What's up with the McDonald's row between Trump and Harris?published at 19:39 British Summer Time 20 October
Lily Jamali
North America correspondent, reporting from California
As we've just reported, Republican presidential candidate Donald Trump is visiting a McDonald's in Bucks County, Pennsylvania on Sunday where he was seen working a fryer.
It comes after Trump accused Kamala Harris of fabricating her assertion that she worked at the fast-food chain in the summer of 1983, while she was living back in California between her first and second years of college at Howard University in Washington DC.
Trump has not provided evidence to back up his claim - and the Harris campaign has not responded to the BBC's requests to provide more detail.

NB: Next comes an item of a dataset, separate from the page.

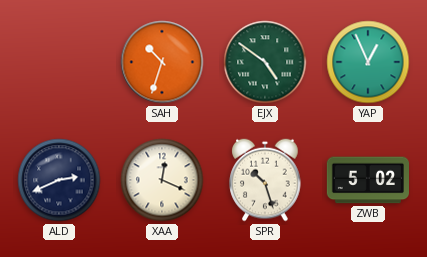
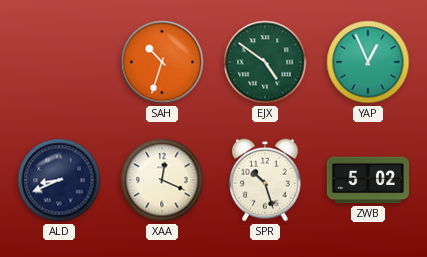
ALD: 2:41 -> 8:41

Harris's campaign told the New York Times she worked at a McDonald's in Alameda, an island in California's San Francisco Bay area and home to a former naval base.
There are two McDonald's restaurants in Alameda, but according to city directories, only one of them existed in 1983.
The location at 715 Central Ave is still serving Big Macs and Happy Meals today.
McDonald's placed an ad in the 1983 edition of the yearbook at a local high school, with pictures featuring a couple of students who worked there at the time.
We spoke to one of students in the photos, who told us he remembers a lot of people who worked with him at the restaurant more than 40 years ago, but did not recall Kamala Harris being one of them - though that does not necessarily mean that she wasn't.
The New York Times heard from, external a close friend of Harris's from high school, Wanda Kagan, who says she remembers the now-vice-president working at McDonald's around that time.